Smiling Teacher with kids

Final Phase of Capital Campaign

Partners announce $11 million to build Educare California at Silicon Valley to close the achievement gap.

SAN JOSE, Calif. – In a display of public/private partnership, which has made Silicon Valley a global leader in collaboration and problem-solving, the Silicon Valley Leadership Group, David and Lucille Packard Foundation, FIRST 5 Santa Clara County, Franklin-McKinley School District, Health Trust, Santa Clara County Office of Education and East Side Union High School District, among others, have partnered to launch a new nonprofit school focused on early childhood education, teacher professional development and family service.

The goal is to build California’s first “Educare” school co-located with the Santee Elementary School and Franklin-McKinley Children’s Initiative. Educare will serve as the region and state’s leading professional development and research institute, training early childhood education professionals in scientifically proven best practices in an effort to improve the quality of care and instruction in sites beyond the walls of the center, including K-12.
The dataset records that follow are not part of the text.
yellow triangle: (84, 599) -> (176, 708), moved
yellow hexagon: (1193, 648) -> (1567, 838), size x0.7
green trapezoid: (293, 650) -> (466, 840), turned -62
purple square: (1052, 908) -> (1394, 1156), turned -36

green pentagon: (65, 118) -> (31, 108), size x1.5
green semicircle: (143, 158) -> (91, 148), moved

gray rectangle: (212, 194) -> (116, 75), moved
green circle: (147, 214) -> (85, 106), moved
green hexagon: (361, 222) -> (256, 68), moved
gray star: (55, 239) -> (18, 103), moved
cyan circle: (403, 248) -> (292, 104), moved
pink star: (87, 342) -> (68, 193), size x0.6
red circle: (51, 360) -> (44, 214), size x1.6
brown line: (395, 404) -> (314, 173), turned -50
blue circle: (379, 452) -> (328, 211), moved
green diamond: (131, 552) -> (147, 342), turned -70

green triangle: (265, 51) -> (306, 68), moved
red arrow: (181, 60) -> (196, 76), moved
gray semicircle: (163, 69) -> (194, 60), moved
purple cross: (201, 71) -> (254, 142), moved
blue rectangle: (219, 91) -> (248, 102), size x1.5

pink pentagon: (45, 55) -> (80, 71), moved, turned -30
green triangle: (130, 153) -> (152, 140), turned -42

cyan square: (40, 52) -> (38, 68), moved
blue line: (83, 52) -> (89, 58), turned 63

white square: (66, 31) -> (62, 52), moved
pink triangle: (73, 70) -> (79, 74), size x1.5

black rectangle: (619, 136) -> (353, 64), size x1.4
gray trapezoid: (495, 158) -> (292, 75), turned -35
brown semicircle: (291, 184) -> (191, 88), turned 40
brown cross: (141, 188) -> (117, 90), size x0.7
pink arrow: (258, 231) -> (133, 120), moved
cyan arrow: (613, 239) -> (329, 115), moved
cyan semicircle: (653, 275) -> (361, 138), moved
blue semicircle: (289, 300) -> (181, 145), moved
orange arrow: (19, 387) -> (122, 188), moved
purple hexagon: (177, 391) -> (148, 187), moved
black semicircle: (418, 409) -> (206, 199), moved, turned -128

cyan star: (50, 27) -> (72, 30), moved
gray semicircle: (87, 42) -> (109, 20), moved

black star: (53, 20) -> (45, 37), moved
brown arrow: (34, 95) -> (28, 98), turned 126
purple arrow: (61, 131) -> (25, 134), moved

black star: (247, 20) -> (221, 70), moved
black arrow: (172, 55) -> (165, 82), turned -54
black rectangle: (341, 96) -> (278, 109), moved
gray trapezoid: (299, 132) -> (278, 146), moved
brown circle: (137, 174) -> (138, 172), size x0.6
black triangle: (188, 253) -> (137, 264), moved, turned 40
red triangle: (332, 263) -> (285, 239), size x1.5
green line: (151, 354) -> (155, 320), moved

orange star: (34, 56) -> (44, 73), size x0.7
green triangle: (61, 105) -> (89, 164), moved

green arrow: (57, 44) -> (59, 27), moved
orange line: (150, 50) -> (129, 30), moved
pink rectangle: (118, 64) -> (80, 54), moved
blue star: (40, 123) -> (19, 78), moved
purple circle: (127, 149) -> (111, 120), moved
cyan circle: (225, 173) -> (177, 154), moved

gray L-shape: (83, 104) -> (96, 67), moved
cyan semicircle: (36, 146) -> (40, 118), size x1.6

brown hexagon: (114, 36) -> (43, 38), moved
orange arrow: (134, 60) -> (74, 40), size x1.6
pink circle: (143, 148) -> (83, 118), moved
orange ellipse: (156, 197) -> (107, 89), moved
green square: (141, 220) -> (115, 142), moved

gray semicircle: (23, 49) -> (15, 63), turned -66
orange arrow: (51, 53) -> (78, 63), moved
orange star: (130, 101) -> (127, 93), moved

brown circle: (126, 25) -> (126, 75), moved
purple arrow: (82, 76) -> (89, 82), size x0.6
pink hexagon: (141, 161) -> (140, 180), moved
A signature component of the Educare school will be its Professional Development Institute, a center that will provide high quality training to early education providers (public and private sector) and to K-8 teachers from throughout the Bay Area and northern California in the latest science and evidence-based teaching methods. The institute will partner with the region’s colleges and universities to ensure that educators bring robust teaching practices back to their schools and classrooms.

“Research shows that children who experience Educare’s practices arrive at school performing on par with their kindergarten peers, regardless of their socio-economic standing. Educare’s teacher professional development institute and robust research will allow us to bring these practices to scale in the Bay Area and to affect education policy in California. Silicon Valley is built with the best minds. Now is the time to focus on the foundations of human capital development and high quality early childhood education,” states Carl Guardino, President and CEO of the Silicon Valley Leadership Group.

At Educare Schools, teachers work with children—beginning in infancy and through preschool—and their parents to develop pre-literacy and early math skills such as letter and number recognition, problem solving, and counting. Equal emphasis is given to developing social-emotional skills: the ability to focus on a task, persistence, impulse control and cooperation with peers. Each Educare School is a comprehensive early childhood program aimed at preventing the achievement gap that takes root between children in poverty and their middle-income peers long before they enter kindergarten. Independent research shows Educare works.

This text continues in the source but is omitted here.